[RECORDS FOR THIS TASK]
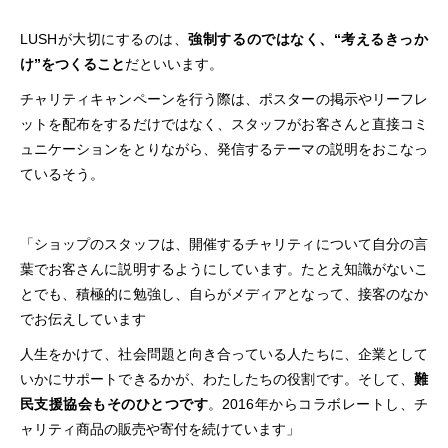
LUSHが大切にするのは、
強制するのではなく、“考えるきっか
け”をつくること
だといいます。
チャリティキャンペーンを行う際は、ポスターの掲示やリーフレ
ットを配布をするだけではなく、スタッフがお客さんと直接コミ
ュニケーションをとりながら、発信するテーマの説明をおこなっ
ているそう。
「ショップのスタッフは、開催するチャリティについて自分の言
葉でお客さんに説明するようにしています。たとえ知識がないこ
とでも、積極的に勉強し、自らがメディアとなって、接客のなか
でお伝えしています
人生をかけて、社会問題と向き合っている人たちに、企業として
いかにサポートできるかが、わたしたちの役割です。そして、
難
民支援協会もそのひとつです
。2016年からコラボレートし、チ
ャリティ商品の販売や寄付を続けています」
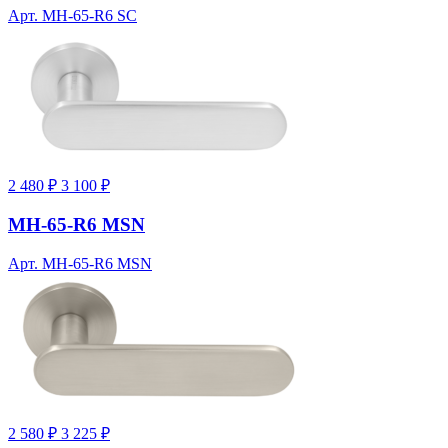
Арт. MH-65-R6 SC
2 480 ₽
3 100 ₽
MH-65-R6 MSN
Арт. MH-65-R6 MSN
2 580 ₽
3 225 ₽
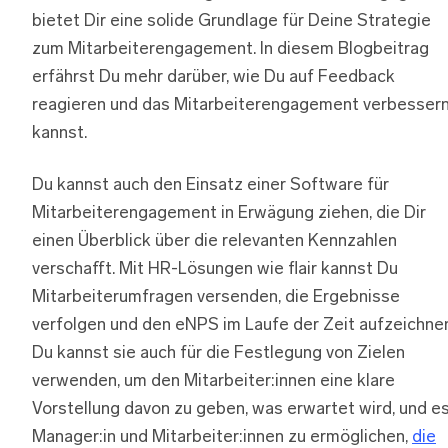
bietet Dir eine solide Grundlage für Deine Strategie
zum Mitarbeiterengagement. In diesem Blogbeitrag
erfährst Du mehr darüber, wie Du auf Feedback
reagieren und das Mitarbeiterengagement verbesser
kannst.
Du kannst auch den Einsatz einer Software für
Mitarbeiterengagement in Erwägung ziehen, die Dir
einen Überblick über die relevanten Kennzahlen
verschafft. Mit HR-Lösungen wie flair kannst Du
Mitarbeiterumfragen versenden, die Ergebnisse
verfolgen und den eNPS im Laufe der Zeit aufzeichnen
Du kannst sie auch für die Festlegung von Zielen
verwenden, um den Mitarbeiter:innen eine klare
Vorstellung davon zu geben, was erwartet wird, und e
Manager:in und Mitarbeiter:innen zu ermöglichen,
die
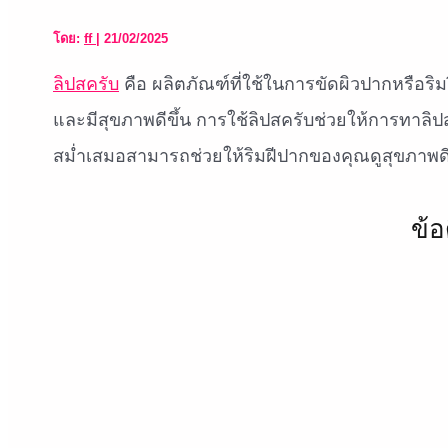
โดย:
ff
|
21/02/2025
ลิปสครับ
คือ ผลิตภัณฑ์ที่ใช้ในการขัดผิวปากหรือริม
และมีสุขภาพดีขึ้น การใช้ลิปสครับช่วยให้การทาลิป
สม่ำเสมอสามารถช่วยให้ริมฝีปากของคุณดูสุขภาพ
ข้อ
[/RECORDS FOR THIS TASK]
Pictures are to be left out, and the lines from the beginning of the records through the line with "民支援協会もそのひとつです" are to be printed exactly, with nothing added.

LUSHが大切にするのは、
強制するのではなく、“考えるきっか
け”をつくること
だといいます。
チャリティキャンペーンを行う際は、ポスターの掲示やリーフレ
ットを配布をするだけではなく、スタッフがお客さんと直接コミ
ュニケーションをとりながら、発信するテーマの説明をおこなっ
ているそう。
「ショップのスタッフは、開催するチャリティについて自分の言
葉でお客さんに説明するようにしています。たとえ知識がないこ
とでも、積極的に勉強し、自らがメディアとなって、接客のなか
でお伝えしています
人生をかけて、社会問題と向き合っている人たちに、企業として
いかにサポートできるかが、わたしたちの役割です。そして、
難
民支援協会もそのひとつです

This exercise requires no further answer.